Más allá de la falta de consumo, la crisis que envuelve a la industria textil en la Argentina coincide con la apertura de importaciones con prendas realizadas en otros países del Tercer Mundo bajo éstas condiciones. Ya son 20.000 los trabajadores y trabajadoras suspendidos o despedidos en el sector de indumentaria. El Indec informó que en diciembre de 2018 hubo una brusca caída de producción textil del 36,3%

Sin embargo, nuestro país también aporta su ejército de explotados clandestinos a esta red macabra del proceso textil. La Cámara de la Industria de la Indumentaria informó que 6 de cada 10 prendas que se venden en la Argentina se confeccionan en talleres ilegales. El volumen de producción es tal que impacta en el mercado interno: las prendas hechas en la clandestinidad se venden hasta un 50% más barato. Las marcas del circuito formal se quejan por no poder competir con esos precios, pero detrás de los números hay una realidad mucho más macabra.

La última investigación seria sobre la fabricación ilegal de indumentaria fue realizada en el 2016 por el fiscal federal Federico Delgado, quien concluyó que prácticamente existía una zona liberada en Flores, Floresta, Villa Mitre, Villa Santa Rita y Parque Avellaneda. Tamara Rosemberg, una de las fundadoras de la cooperativa «20 de diciembre» compuesta por costureros escapados de talleres clandestinos, expresó que hay «3.000 talleres estables en la Ciudad. Muchos se fueron mudando a la Provincia por las denuncias que hicimos, y otros se fueron reconvirtiendo.
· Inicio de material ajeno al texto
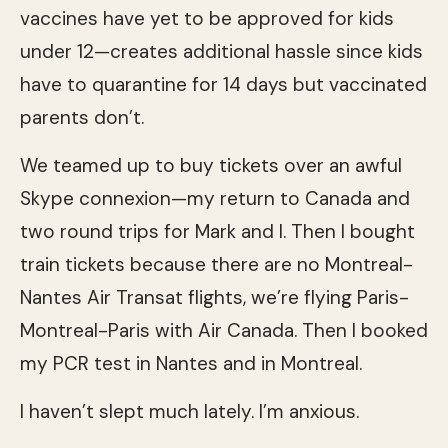
vaccines have yet to be approved for kids
under 12—creates additional hassle since kids
have to quarantine for 14 days but vaccinated
parents don’t.
We teamed up to buy tickets over an awful
Skype connexion—my return to Canada and
two round trips for Mark and I. Then I bought
train tickets because there are no Montreal-
Nantes Air Transat flights, we’re flying Paris-
Montreal-Paris with Air Canada. Then I booked
my PCR test in Nantes and in Montreal.
I haven’t slept much lately. I’m anxious.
Algunos han mejorado condiciones de seguridad pero fundamentalmente por temor a los incendios, que significan pérdida de producción». Claro que no es sólo producción lo que se pierde. En diciembre de 2018, una niña murió por un incendio en un taller clandestino en el barrio de Mataderos. En su momento, la CTEP denunció que de las últimas nueve víctimas en talleres clandestinos, 8 habían sido menores de edad. 
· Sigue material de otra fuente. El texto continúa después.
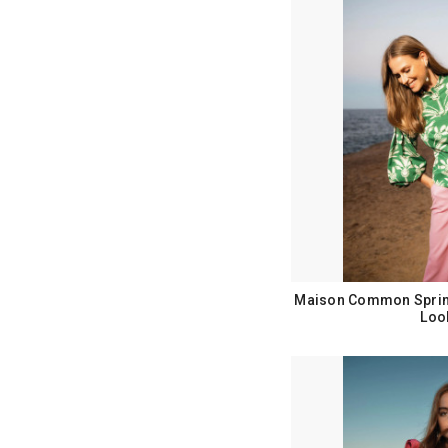
Maison Common Sprin
Loo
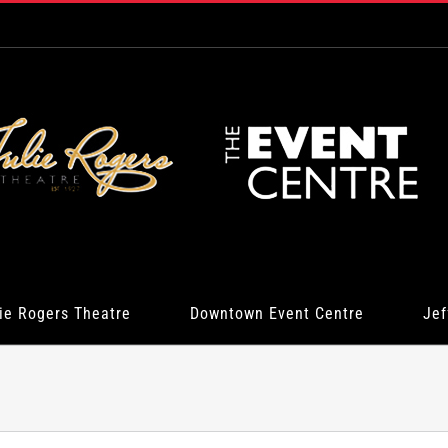
ie Rogers Theatre
Downtown Event Centre
Jef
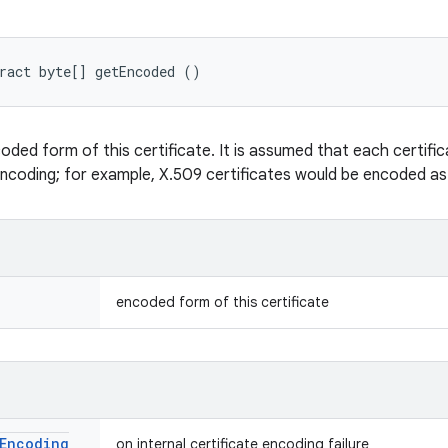
ract byte[] getEncoded ()
oded form of this certificate. It is assumed that each certifi
encoding; for example, X.509 certificates would be encoded a
encoded form of this certificate
Encoding
on internal certificate encoding failure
«El estado es responsable por no controlar las condiciones en las que se trabaja»

Rosemberg sostuvo que no hay ninguna marca de indumentaria «100 por ciento limpia». Una práctica habitual de las firmas es tercerizar en intermediarios que a su vez distribuyen la producción en locales clandestinos. Por otro lado, se contrata una fábrica «en regla», y de ese modo se desvía la atención de la cadena de explotación que sucede al mismo tiempo. Juan Vázquez, delegado del área textil de la CTEP, expresó que «el Estado es responsable, por no controlar la producción de las fábricas y las condiciones en las que se trabaja».

El trabajo en la clandestinidad es tanto que, según la Cámara de la Industria de la Indumentaria, la mano de obra no formal duplica a la que tiene vínculos en blanco: 100.000 frente a 50.000 registrados. Rosemberg identifica el cambio en el paradigma del mercado textil en los años 90, cuando comenzó a tercerizarse la producción. «Hoy las grandes marcas tienen solamente el diseño, la logística y la administración. Todo lo que es confecciones y terminaciones está en manos de intermediarios que a su vez subcontratan talleristas».
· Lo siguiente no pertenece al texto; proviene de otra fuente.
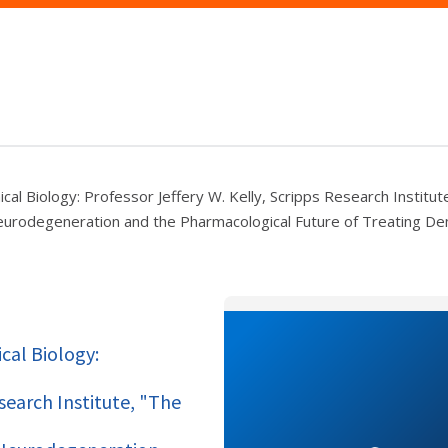
cal Biology: Professor Jeffery W. Kelly, Scripps Research Institut
 Neurodegeneration and the Pharmacological Future of Treating D
cal Biology:
esearch Institute, "The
Las malas condiciones llegan hasta la esclavitud. Se denuncia que, en muchos casos, las familias son encerradas y no pueden abandonar jamás el lugar. Rosemberg habla sobre el caso de una mujer que dio a luz al lado de una máquina de coser. Situaciones de trabajo esclavo que ocurren prácticamente en las narices del Estado, sin que se tomen medidas correspondientes. Irónicamente, la crisis actúa más que el propio gobierno: por la caída del consumo y el ingreso de ropa importada, cada vez son más los talleres que cierran y las familias que regresan a sus ciudades de origen.